Por: Enéias Xavier Gomes

No espocar dos foguetes e rufar dos tambores anunciado um “feliz 2014”, o Tribunal Superior Eleitoral aprovou a inédita Resolução 23.396/2013, apresentada pelo Ministro Dias Tofolli, condicionando a instauração de inquérito policial eleitoral à autorização da Justiça Eleitoral. A resolução impede as policias e o Ministério Público de apurarem crimes eleitorais, salvo quando houver autorização judicial. Diante de indícios de crime eleitoral, o Ministério Público e as polícias terão que solicitar (pasmem) ao juiz autorização para fazerem o que fazem cotidianamente: investigação.Ou seja, se o sujeito furta uma galinha, o Delegado instaura inquérito de ofício, mas se o candidato compra milhares de votos, aí é preciso autorização judicial para a apuração. Nada mais democrático e igualitário, não? O Ministro argumentou que a medida visa evitar “apurações secretas”, mas como, se os inquéritos policiais eleitorais são cadastrados no poder Judiciário e autuados na polícia com ciência das partes? O que nos parece cada vez mais secreta é a corrupção eleitoral!

A resolução ressuscita as torpes tentativas de emudecer o Ministério Público que, ao lado da imprensa livre e setores da sociedade civil, tem combatido boa parte da corrupção que assola o país. A medida desconsidera o art.129, VIII, da Constituição Federal, que atribui ao Ministério Público a função de “requisitar diligências investigatórias e a instauração de inquérito policial”. Ainda, tratora o código de processo penal (art.5, II) e eleitoral (art.346, §2), como se fosse um legislador soberano.

Na contramão da sociedade, a resolução se aproxima da famigerada PEC 37, aquela que pretendia impedir o Ministério Público e outras instituições de investigar, e que foi aniquilada moralmente pelas vozes das ruas, no já histórico junho de 2013, transformando-se em uma das principais bandeiras do movimento que parou o país.

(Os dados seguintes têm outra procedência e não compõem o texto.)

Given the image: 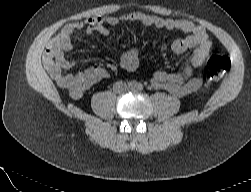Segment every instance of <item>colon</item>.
Returning a JSON list of instances; mask_svg holds the SVG:
<instances>
[{
  "instance_id": "obj_1",
  "label": "colon",
  "mask_w": 251,
  "mask_h": 192,
  "mask_svg": "<svg viewBox=\"0 0 251 192\" xmlns=\"http://www.w3.org/2000/svg\"><path fill=\"white\" fill-rule=\"evenodd\" d=\"M229 61L225 57L212 56L209 59V74L212 79L221 78L227 70Z\"/></svg>"
}]
</instances>
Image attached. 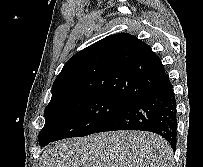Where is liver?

Nas celebrações do ano eleitoral que se inicia, a Hidra de Lerna da mitologia grega, que se regenerava cada vez que tinha a cabeça cortada, reaparece, mas com ares de maior gravidade, pois o TSE, que deveria velar pelas eleições limpas e que sequer tem poder de legislar, aniquilou instrumentos de investigação em detrimento da moralidade eleitoral.

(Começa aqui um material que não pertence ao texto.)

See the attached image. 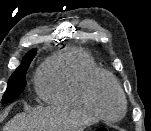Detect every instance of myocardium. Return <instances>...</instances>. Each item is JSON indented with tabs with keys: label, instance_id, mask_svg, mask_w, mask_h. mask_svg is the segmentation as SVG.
Here are the masks:
<instances>
[{
	"label": "myocardium",
	"instance_id": "obj_1",
	"mask_svg": "<svg viewBox=\"0 0 151 131\" xmlns=\"http://www.w3.org/2000/svg\"><path fill=\"white\" fill-rule=\"evenodd\" d=\"M110 85L114 88L116 93L118 94L120 100H121V111L118 116L116 117H110L104 113V111L101 109L100 104H99V94L104 85ZM88 97L89 101L95 110V112L102 118L105 119H119L121 118L127 109V99L126 95L117 81V79L110 74L107 71L100 70L96 72L92 78L90 79L89 85H88Z\"/></svg>",
	"mask_w": 151,
	"mask_h": 131
}]
</instances>
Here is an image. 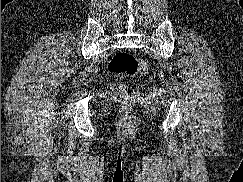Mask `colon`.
Instances as JSON below:
<instances>
[{
    "label": "colon",
    "mask_w": 243,
    "mask_h": 182,
    "mask_svg": "<svg viewBox=\"0 0 243 182\" xmlns=\"http://www.w3.org/2000/svg\"><path fill=\"white\" fill-rule=\"evenodd\" d=\"M148 68V61L137 58L133 54L125 51L116 53L111 58L108 65V69L111 73L121 76H134L144 73ZM113 87L116 93L125 102L131 103L140 99V94L137 90L122 82H115Z\"/></svg>",
    "instance_id": "obj_1"
}]
</instances>
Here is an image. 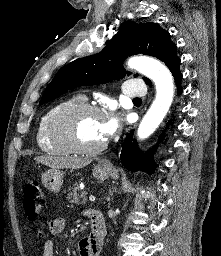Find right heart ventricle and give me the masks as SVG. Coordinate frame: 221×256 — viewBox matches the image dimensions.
I'll return each instance as SVG.
<instances>
[{
  "label": "right heart ventricle",
  "mask_w": 221,
  "mask_h": 256,
  "mask_svg": "<svg viewBox=\"0 0 221 256\" xmlns=\"http://www.w3.org/2000/svg\"><path fill=\"white\" fill-rule=\"evenodd\" d=\"M79 102H81V98L78 96H72L61 100L52 105L41 117L36 131V142L43 152L53 155L69 153L62 144L57 143L52 139L50 131L54 117L62 109Z\"/></svg>",
  "instance_id": "e07e8e85"
}]
</instances>
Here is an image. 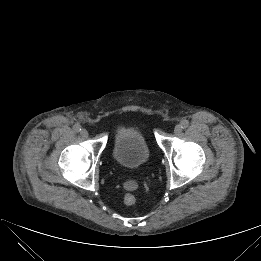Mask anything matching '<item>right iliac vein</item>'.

Na pratica, a resolução impede as instituições de exercerem suas atribuições - ainda que a custa de mais corrupção e impunidade. A medida implica em dispêndio de tempo, enseja o perecimento de provas e condiciona a efetividade no combate à criminalidade eleitoral à boa vontade do juiz. Indagamos: e se o juiz indefere a apuração do crime? Quantos dias levam o julgamento do recurso? Certamente que tempo suficiente para o perecimento da prova, já tão difícil no âmbito eleitoral. E mais: como fica a violação ao sistema acusatório, pois o juiz que autorizou a apuração julgará o processo? O juiz, que não é parte, determina a investigação e depois julga o processo?

Em terras tupiniquins, dever-se-ia dar mais celeridade e garantir rigor às apurações, sobretudo no combate à corrupção eleitoral, tão prostituída no Brasil através do caixa 2, compra de votos, e outras formas cada vez mais criativas. Mas não! A maior corte eleitoral do país tenta enfraquecer justamente quem deveria fortalecer. Como disse o juiz Marlon Reis, do Movimento de Combate à Corrupção Eleitoral: "O Ministério Público precisa de liberdade para agir e deve ter poder de requisição de inquéritos. Assim é em todo o âmbito da justiça criminal e da apuração de abusos. Não faz sentido que isso seja diminuído em matéria eleitoral. Pelo contrário, os poderes deveriam ser ampliados, porque o MP atua justamente como fiscal da aplicação da lei".

Não falta, obviamente, quem aplauda a medida, afinal, nem todos querem a escolha livre dos representantes do povo, pois preferem continuar ceifando os sonhos, expectativas e amanhãs do brasileiro. E aí, a pergunta central da PEC37 se faz novamente essencial: A quem interessa a resolução 23396/13? E nos fazemos outra: Até quando tentarão vencer o povo pelo cansaço?

* Enéias Xavier Gomes é promotor de Justiça, professor na Universidade de Itaúna e mestre e doutorando pela UFMG.